> [Activity]: Could you output each line below precisely as it stands, without the images?
..........
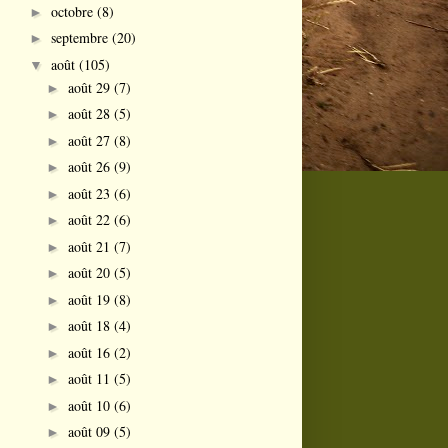
octobre
(8)
►
septembre
(20)
►
août
(105)
▼
août 29
(7)
►
août 28
(5)
►
août 27
(8)
►
août 26
(9)
►
août 23
(6)
►
août 22
(6)
►
août 21
(7)
►
août 20
(5)
►
août 19
(8)
►
août 18
(4)
►
août 16
(2)
►
août 11
(5)
►
août 10
(6)
►
août 09
(5)
►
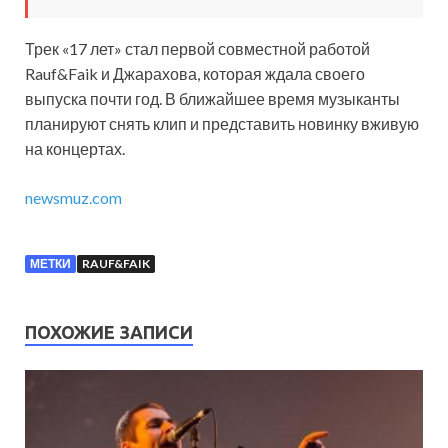
Трек «17 лет» стал первой совместной работой
Rauf&Faik и Джарахова, которая ждала своего
выпуска почти год. В ближайшее время музыканты
планируют снять клип и представить новинку вживую
на концертах.
newsmuz.com
МЕТКИ
RAUF&FAIK
ПОХОЖИЕ ЗАПИСИ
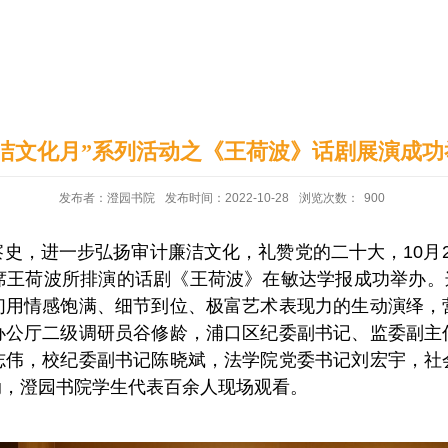
印象澄园
党建工作
廉洁文化月”系列活动之《王荷波》话剧展演成功
发布者：澄园书院
发布时间：2022-10-28
浏览次数：
900
史，进一步弘扬审计廉洁文化，礼赞党的二十大，10月
王荷波所排演的话剧《王荷波》在敏达学报成功举办。这
们用情感饱满、细节到位、极富艺术表现力的生动演绎，
办公厅二级调研员谷修龄，浦口区纪委副书记、监委副主
志伟，校纪委副书记陈晓斌，法学院党委书记刘宏宇，社
动，澄园书院学生代表百余人现场观看。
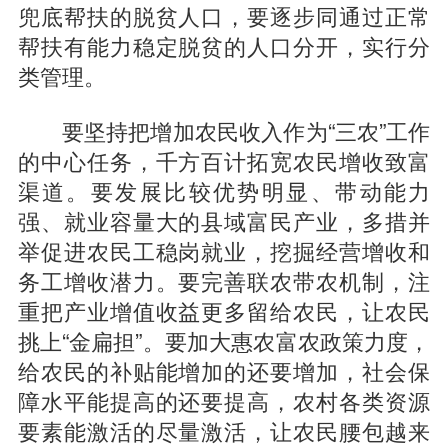
兜底帮扶的脱贫人口，要逐步同通过正常
帮扶有能力稳定脱贫的人口分开，实行分
类管理。
要坚持把增加农民收入作为“三农”工作
的中心任务，千方百计拓宽农民增收致富
渠道。要发展比较优势明显、带动能力
强、就业容量大的县域富民产业，多措并
举促进农民工稳岗就业，挖掘经营增收和
务工增收潜力。要完善联农带农机制，注
重把产业增值收益更多留给农民，让农民
挑上“金扁担”。要加大惠农富农政策力度，
给农民的补贴能增加的还要增加，社会保
障水平能提高的还要提高，农村各类资源
要素能激活的尽量激活，让农民腰包越来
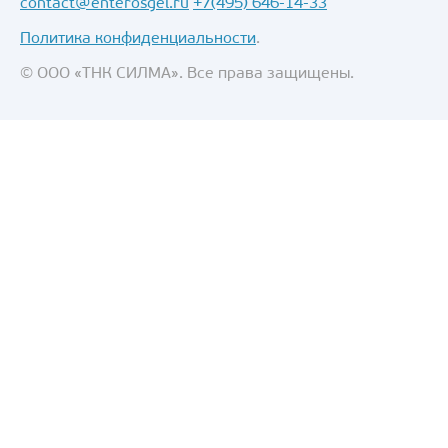
contact@enterosgel.ru
+7(495) 646-14-33
Политика конфиденциальности
.
© ООО «ТНК СИЛМА». Все права защищены.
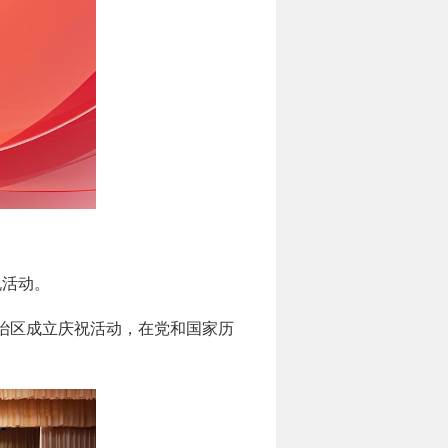
祝活动。
治区成立庆祝活动，在党和国家历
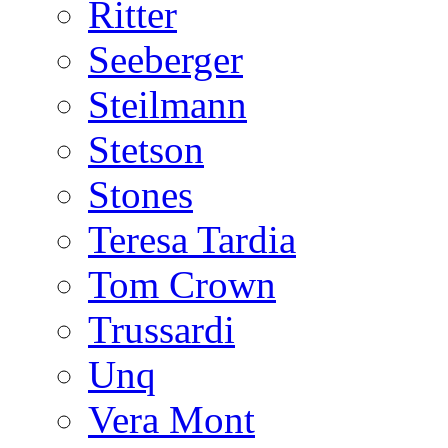
Ritter
Seeberger
Steilmann
Stetson
Stones
Teresa Tardia
Tom Crown
Trussardi
Unq
Vera Mont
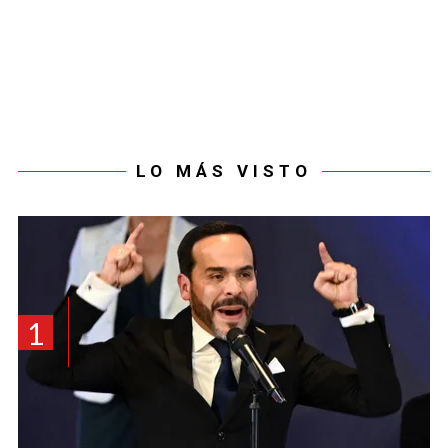
LO MÁS VISTO
1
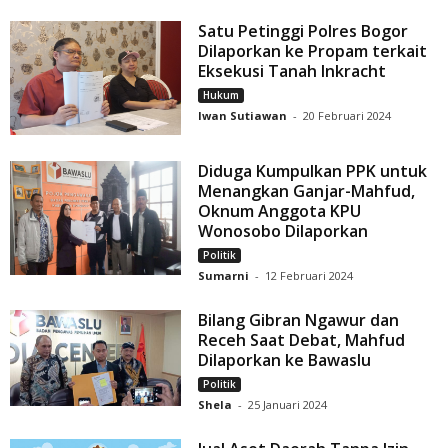
Satu Petinggi Polres Bogor
Dilaporkan ke Propam terkait
Eksekusi Tanah Inkracht
Hukum
Iwan Sutiawan
-
20 Februari 2024
Diduga Kumpulkan PPK untuk
Menangkan Ganjar-Mahfud,
Oknum Anggota KPU
Wonosobo Dilaporkan
Politik
Sumarni
-
12 Februari 2024
Bilang Gibran Ngawur dan
Receh Saat Debat, Mahfud
Dilaporkan ke Bawaslu
Politik
Shela
-
25 Januari 2024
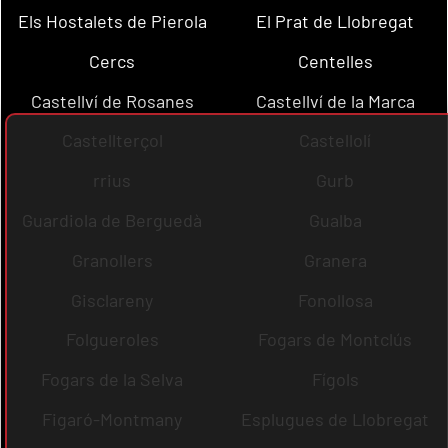
Els Hostalets de Pierola
El Prat de Llobregat
Cercs
Centelles
Castellví de Rosanes
Castellví de la Marca
Castellterçol
Castellolí
rrius
Gurb
Guardiola de Berguedà
Gualba
Granollers
Granera
Gisclareny
Fonollosa
Folgueroles
Fogars de Montclús
Fogars de la Selva
Fígols
Figaró-Montmany
Esplugues de Llobregat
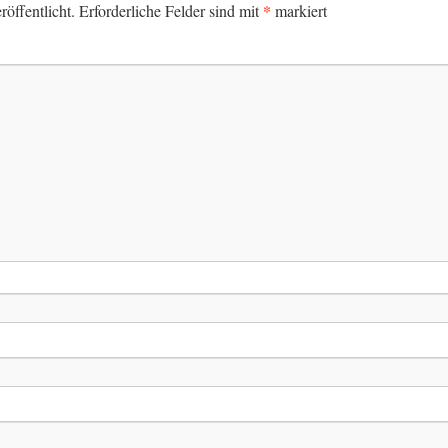
*
öffentlicht.
Erforderliche Felder sind mit
markiert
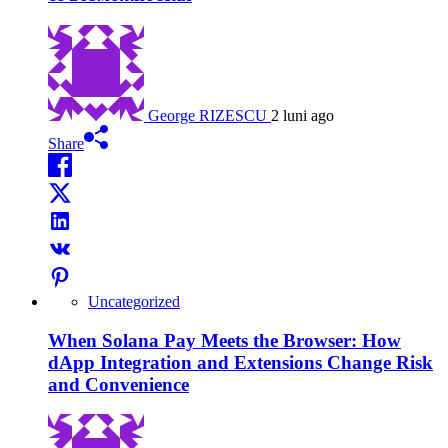
George RIZESCU
2 luni ago
Share
Uncategorized
When Solana Pay Meets the Browser: How
dApp Integration and Extensions Change Risk
and Convenience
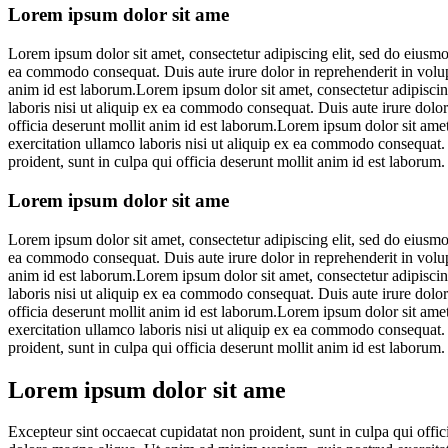
Lorem ipsum dolor sit ame
Lorem ipsum dolor sit amet, consectetur adipiscing elit, sed do eiusmo
ea commodo consequat. Duis aute irure dolor in reprehenderit in volupta
anim id est laborum.Lorem ipsum dolor sit amet, consectetur adipiscin
laboris nisi ut aliquip ex ea commodo consequat. Duis aute irure dolor 
officia deserunt mollit anim id est laborum.Lorem ipsum dolor sit ame
exercitation ullamco laboris nisi ut aliquip ex ea commodo consequat. D
proident, sunt in culpa qui officia deserunt mollit anim id est laborum.
Lorem ipsum dolor sit ame
Lorem ipsum dolor sit amet, consectetur adipiscing elit, sed do eiusmo
ea commodo consequat. Duis aute irure dolor in reprehenderit in volupta
anim id est laborum.Lorem ipsum dolor sit amet, consectetur adipiscin
laboris nisi ut aliquip ex ea commodo consequat. Duis aute irure dolor 
officia deserunt mollit anim id est laborum.Lorem ipsum dolor sit ame
exercitation ullamco laboris nisi ut aliquip ex ea commodo consequat. D
proident, sunt in culpa qui officia deserunt mollit anim id est laborum.
Lorem ipsum dolor sit ame
Excepteur sint occaecat cupidatat non proident, sunt in culpa qui offi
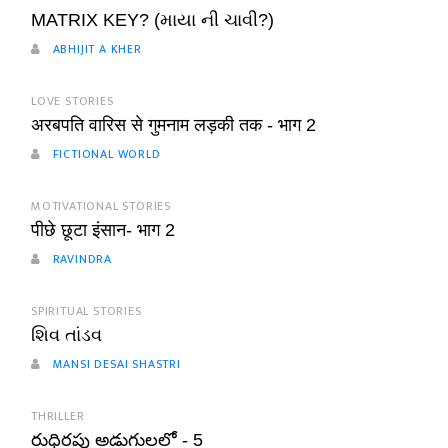
MATRIX KEY? (માયા ની ચાવી?)
ABHIJIT A KHER
LOVE STORIES
अरबपति वारिस से गुमनाम लड़की तक - भाग 2
FICTIONAL WORLD
MOTIVATIONAL STORIES
पीछे छूटा इंसान- भाग 2
RAVINDRA
SPIRITUAL STORIES
શિવ તાંડવ
MANSI DESAI SHASTRI
THRILLER
రుధిరపు అడుగులలో - 5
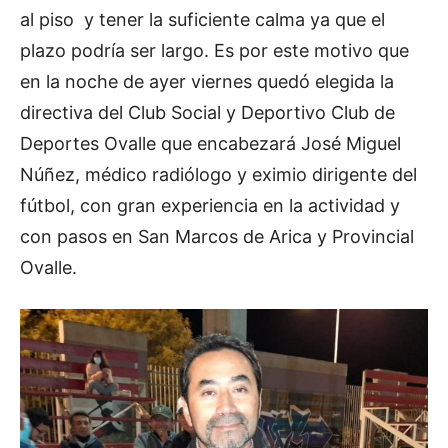
al piso y tener la suficiente calma ya que el
plazo podría ser largo. Es por este motivo que
en la noche de ayer viernes quedó elegida la
directiva del Club Social y Deportivo Club de
Deportes Ovalle que encabezará José Miguel
Núñez, médico radiólogo y eximio dirigente del
fútbol, con gran experiencia en la actividad y
con pasos en San Marcos de Arica y Provincial
Ovalle.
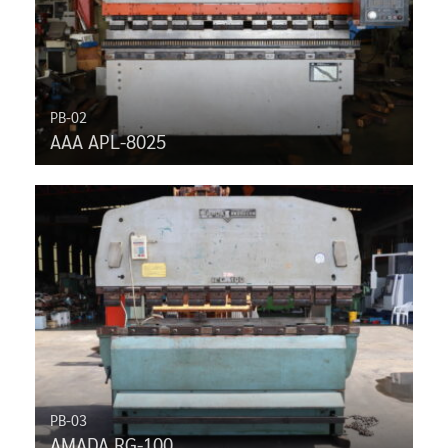
PB-02
AAA APL-8025
PB-03
AMADA RG-100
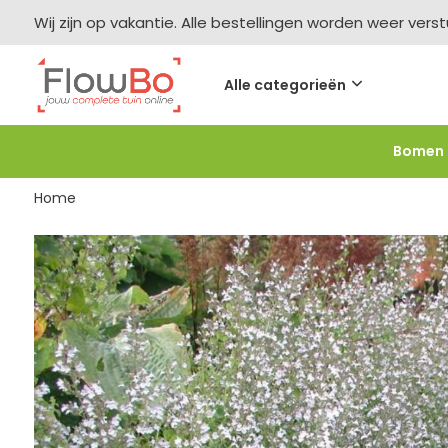
Wij zijn op vakantie. Alle bestellingen worden weer vers
Alle categorieën
Bomen
Meer bestellen =
meer korting
-2,5% vanaf €250 -
F
Home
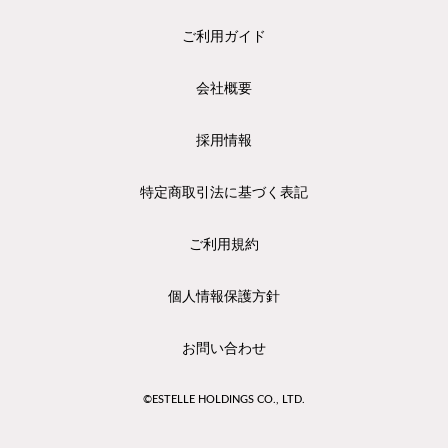
ご利用ガイド
会社概要
採用情報
特定商取引法に基づく表記
ご利用規約
個人情報保護方針
お問い合わせ
©ESTELLE HOLDINGS CO., LTD.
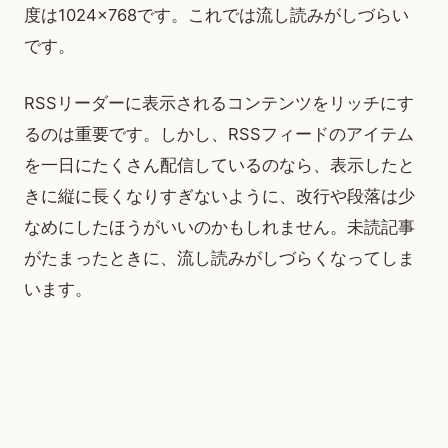
度は1024×768です。これでは流し読みがしづらい
です。
RSSリーダーに表示されるコンテンツをリッチにす
るのは重要です。しかし、RSSフィードのアイテム
を一日にたくさん配信しているのなら、表示したと
きに縦に長くなりすぎないように、改行や段落は少
なめにしたほうがいいのかもしれません。未読記事
がたまったときに、流し読みがしづらくなってしま
います。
..........
> [Output]:
octobre
(8)
►
septembre
(20)
►
août
(105)
▼
août 29
(7)
►
août 28
(5)
►
août 27
(8)
►
août 26
(9)
►
août 23
(6)
►
août 22
(6)
►
août 21
(7)
►
août 20
(5)
►
août 19
(8)
►
août 18
(4)
►
août 16
(2)
►
août 11
(5)
►
août 10
(6)
►
août 09
(5)
►
Трек «17 лет» стал первой совместной работой
Rauf&Faik и Джарахова, которая ждала своего
выпуска почти год. В ближайшее время музыканты
планируют снять клип и представить новинку вживую
на концертах.
newsmuz.com
МЕТКИ
RAUF&FAIK
ПОХОЖИЕ ЗАПИСИ
印象澄园
党建工作
廉洁文化月”系列活动之《王荷波》话剧展演成功
发布者：澄园书院
发布时间：2022-10-28
浏览次数：
900
史，进一步弘扬审计廉洁文化，礼赞党的二十大，10月
王荷波所排演的话剧《王荷波》在敏达学报成功举办。这
们用情感饱满、细节到位、极富艺术表现力的生动演绎，
办公厅二级调研员谷修龄，浦口区纪委副书记、监委副主
志伟，校纪委副书记陈晓斌，法学院党委书记刘宏宇，社
动，澄园书院学生代表百余人现场观看。
兜底帮扶的脱贫人口，要逐步同通过正常
帮扶有能力稳定脱贫的人口分开，实行分
类管理。
要坚持把增加农民收入作为“三农”工作
的中心任务，千方百计拓宽农民增收致富
渠道。要发展比较优势明显、带动能力
强、就业容量大的县域富民产业，多措并
举促进农民工稳岗就业，挖掘经营增收和
务工增收潜力。要完善联农带农机制，注
重把产业增值收益更多留给农民，让农民
挑上“金扁担”。要加大惠农富农政策力度，
给农民的补贴能增加的还要增加，社会保
障水平能提高的还要提高，农村各类资源
要素能激活的尽量激活，让农民腰包越来
contact@enterosgel.ru
+7(495) 646-14-33
Политика конфиденциальности
.
© ООО «ТНК СИЛМА». Все права защищены.
祝活动。
治区成立庆祝活动，在党和国家历
Ritter
Seeberger
Steilmann
Stetson
Stones
Teresa Tardia
Tom Crown
Trussardi
Unq
Vera Mont
LO MÁS VISTO
1
Satu Petinggi Polres Bogor
Dilaporkan ke Propam terkait
Eksekusi Tanah Inkracht
Hukum
Iwan Sutiawan
-
20 Februari 2024
Diduga Kumpulkan PPK untuk
Menangkan Ganjar-Mahfud,
Oknum Anggota KPU
Wonosobo Dilaporkan
Politik
Sumarni
-
12 Februari 2024
Bilang Gibran Ngawur dan
Receh Saat Debat, Mahfud
Dilaporkan ke Bawaslu
Politik
Shela
-
25 Januari 2024
Els Hostalets de Pierola
El Prat de Llobregat
Cercs
Centelles
Castellví de Rosanes
Castellví de la Marca
Castellterçol
Castellolí
rrius
Gurb
Guardiola de Berguedà
Gualba
Granollers
Granera
Gisclareny
Fonollosa
Folgueroles
Fogars de Montclús
Fogars de la Selva
Fígols
Figaró-Montmany
Esplugues de Llobregat
*
öffentlicht.
Erforderliche Felder sind mit
markiert
George RIZESCU
2 luni ago
Share
Uncategorized
When Solana Pay Meets the Browser: How
dApp Integration and Extensions Change Risk
and Convenience
Lorem ipsum dolor sit ame
Lorem ipsum dolor sit amet, consectetur adipiscing elit, sed do eiusmo
ea commodo consequat. Duis aute irure dolor in reprehenderit in volupta
anim id est laborum.Lorem ipsum dolor sit amet, consectetur adipiscin
laboris nisi ut aliquip ex ea commodo consequat. Duis aute irure dolor 
officia deserunt mollit anim id est laborum.Lorem ipsum dolor sit ame
exercitation ullamco laboris nisi ut aliquip ex ea commodo consequat. D
proident, sunt in culpa qui officia deserunt mollit anim id est laborum.
Lorem ipsum dolor sit ame
Lorem ipsum dolor sit amet, consectetur adipiscing elit, sed do eiusmo
ea commodo consequat. Duis aute irure dolor in reprehenderit in volupta
anim id est laborum.Lorem ipsum dolor sit amet, consectetur adipiscin
laboris nisi ut aliquip ex ea commodo consequat. Duis aute irure dolor 
officia deserunt mollit anim id est laborum.Lorem ipsum dolor sit ame
exercitation ullamco laboris nisi ut aliquip ex ea commodo consequat. D
proident, sunt in culpa qui officia deserunt mollit anim id est laborum.
Lorem ipsum dolor sit ame
Excepteur sint occaecat cupidatat non proident, sunt in culpa qui offi
MATRIX KEY? (માયા ની ચાવી?)
ABHIJIT A KHER
LOVE STORIES
अरबपति वारिस से गुमनाम लड़की तक - भाग 2
FICTIONAL WORLD
MOTIVATIONAL STORIES
पीछे छूटा इंसान- भाग 2
RAVINDRA
SPIRITUAL STORIES
શિવ તાંડવ
MANSI DESAI SHASTRI
THRILLER
రుధిరపు అడుగులలో - 5
al piso y tener la suficiente calma ya que el
plazo podría ser largo. Es por este motivo que
en la noche de ayer viernes quedó elegida la
directiva del Club Social y Deportivo Club de
Deportes Ovalle que encabezará José Miguel
Núñez, médico radiólogo y eximio dirigente del
fútbol, con gran experiencia en la actividad y
con pasos en San Marcos de Arica y Provincial
Ovalle.
PB-02
AAA APL-8025
PB-03
AMADA RG-100
Wij zijn op vakantie. Alle bestellingen worden weer vers
Alle categorieën
Bomen
Meer bestellen =
meer korting
-2,5% vanaf €250 -
F
Home
ご利用ガイド
会社概要
採用情報
特定商取引法に基づく表記
ご利用規約
個人情報保護方針
お問い合わせ
©ESTELLE HOLDINGS CO., LTD.
度は1024×768です。これでは流し読みがしづらい
です。
RSSリーダーに表示されるコンテンツをリッチにす
るのは重要です。しかし、RSSフィードのアイテム
を一日にたくさん配信しているのなら、表示したと
きに縦に長くなりすぎないように、改行や段落は少
なめにしたほうがいいのかもしれません。未読記事
がたまったときに、流し読みがしづらくなってしま
います。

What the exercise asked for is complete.